Nelson Peltz’s Trian Partners and Rehan Jaffer‘s H Partners Management have each received important backing in their respective proxy fights from influential proxy advisory firm Institutional Shareholder Service (ISS). In Trian’s case, the advisory firm this week urged shareholders to vote for two of Trian’s director nominees for the board of E I Du Pont De Nemours And Co (NYSE:DD), including Peltz himself, while withholding their votes for Trian’s other two nominees and the nominees put forward by DuPont. In the case of H Partners, ISS also urged Tempur Sealy International Inc (NYSE:TPX) shareholders to vote along with the fund for the removal of the company’s chairman, chief executive, and one other director and the advisory has received the support of two other firms, Glass Lewis & Co. and Proxy Mosaic, LLC.
We’ll start with the contentious proxy battle between Peltz and E I Du Pont De Nemours And Co (NYSE:DD), which dates back to earlier this year after Peltz, who owns more than 24.3 million shares, nominated four directors t0 the board of the chemicals giant and tried to pursue a split of the company. Among other things the billionaire activist investor expressed disappointment with DuPont’s sliding earnings and missed targets, its limited organic growth compared to its peers in multiple sectors, and the unaccountability of its management; factors which have led to it being one of the least popular Dow stocks.
Trian was rebuffed by DuPont, which nominated its own candidates instead, and countered that its results during a turnaround period have been strong. The stock of E I Du Pont De Nemours And Co (NYSE:DD) is up by more than 67% since the start of 2013. Furthermore, after a lengthy presentation by Trian that claimed splitting the company would result in significant cost-savings, DuPont countered with its own presentation, which blasted Trian’s claims, saying such a split would cost the company billions.

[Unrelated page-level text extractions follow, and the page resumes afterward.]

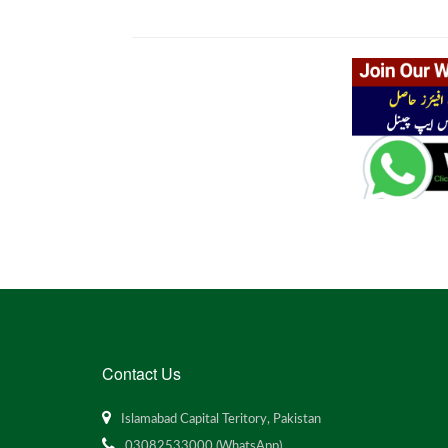
Contact Us
Islamabad Capital Teritory, Pakistan
03082533000 (WhatsApp)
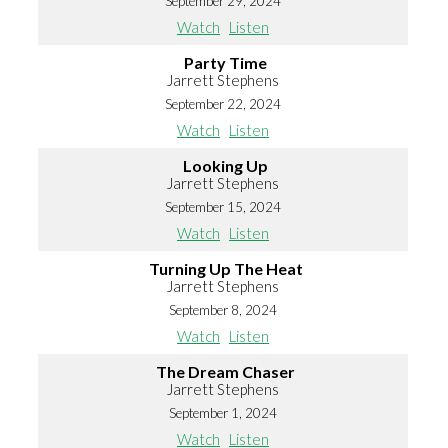
September 29, 2024
Watch
Listen
Party Time
Jarrett Stephens
September 22, 2024
Watch
Listen
Looking Up
Jarrett Stephens
September 15, 2024
Watch
Listen
Turning Up The Heat
Jarrett Stephens
September 8, 2024
Watch
Listen
The Dream Chaser
Jarrett Stephens
September 1, 2024
Watch
Listen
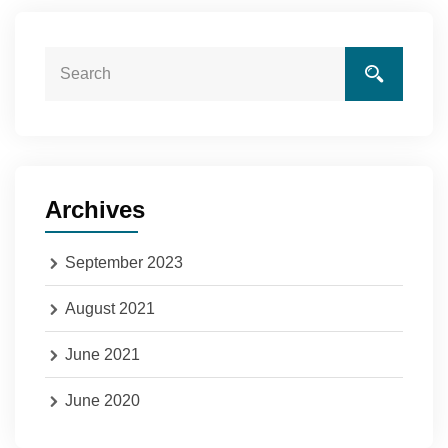
Archives
September 2023
August 2021
June 2021
June 2020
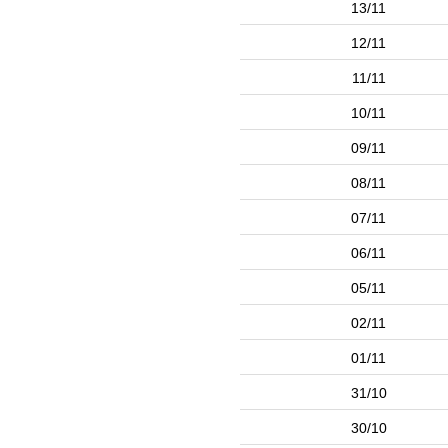
13/11
12/11
11/11
10/11
09/11
08/11
07/11
06/11
05/11
02/11
01/11
31/10
30/10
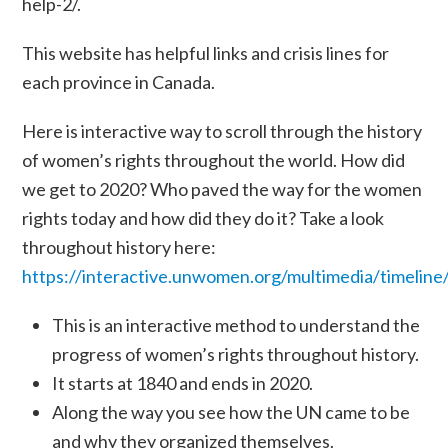
help-2/
.
This website has helpful links and crisis lines for
each province in Canada.
Here is interactive way to scroll through the history
of women’s rights throughout the world. How did
we get to 2020? Who paved the way for the women
rights today and how did they do it? Take a look
throughout history here:
https://interactive.unwomen.org/multimedia/timeli
This is an interactive method to understand the
progress of women’s rights throughout history.
It starts at 1840 and ends in 2020.
Along the way you see how the UN came to be
and why they organized themselves.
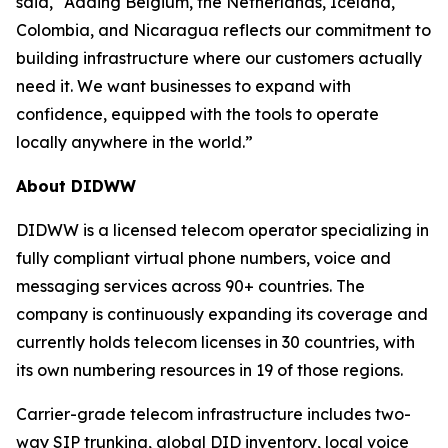
said, “Adding Belgium, the Netherlands, Iceland,
Colombia, and Nicaragua reflects our commitment to
building infrastructure where our customers actually
need it. We want businesses to expand with
confidence, equipped with the tools to operate
locally anywhere in the world.”
About DIDWW
DIDWW is a licensed telecom operator specializing in
fully compliant virtual phone numbers, voice and
messaging services across 90+ countries. The
company is continuously expanding its coverage and
currently holds telecom licenses in 30 countries, with
its own numbering resources in 19 of those regions.
Carrier-grade telecom infrastructure includes two-
way SIP trunking, global DID inventory, local voice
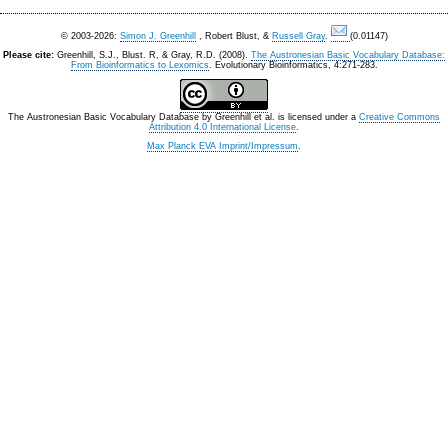
© 2003-2026:
Simon J. Greenhill
, Robert Blust, &
Russell Gray
.
(0.01147)
Please cite:
Greenhill, S.J., Blust. R, & Gray, R.D. (2008).
The Austronesian Basic Vocabulary Database:
From Bioinformatics to Lexomics
. Evolutionary Bioinformatics, 4:271-283.
The Austronesian Basic Vocabulary Database
by
Greenhill et al.
is licensed under a
Creative Commons
Attribution 4.0 International License
.
Max Planck EVA Imprint/Impressum
.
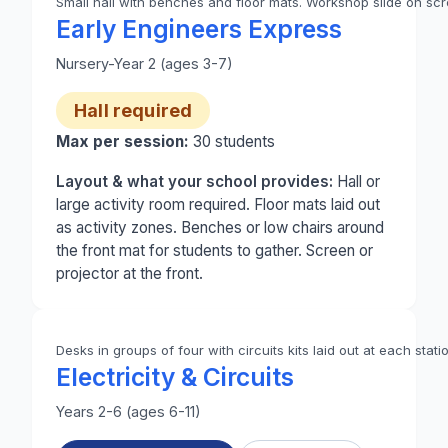
Small hall with benches and floor mats. Workshop slide on scre
Photo 1 of 2: A small school hall set up for Early 
Early Engineers Express
Nursery-Year 2 (ages 3-7)
Hall required
Max per session:
30
students
Layout & what your school provides:
Hall or
large activity room required. Floor mats laid out
as activity zones. Benches or low chairs around
the front mat for students to gather. Screen or
projector at the front.
Desks in groups of four with circuits kits laid out at each stati
Electricity & Circuits
Years 2-6 (ages 6-11)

In its analysis of the proxy fight, ISS sided with Trian in saying that the company has underperformed and that the strong stock is not being driven by fundamentals. It further agreed that rather than be held accountable and seek solutions for its operating deficiencies, the board has instead continued to cloud over issues in its communication with shareholders. While ISS did not definitely state that DuPont should or should not be broken up, it believes that the board does need a shakeup to address some the governance issues plaguing the company.
In its own response to ISS’s decision and statements, DuPont insisted that ISS reached the wrong conclusion and that it didn’t factor in elements such as Trian’s potential value-destructive breakup plans. Shares of DuPont have made big gains this week, however, showing a positive sentiment on Peltz’s side when it comes to shareholders, who will cast their proxy votes at DuPont’s Annual Meeting on May 13. Among those shareholders are Phill Gross and Robert Atchinson’s Adage Capital Management and John A. Levin’s Levin Capital Strategies.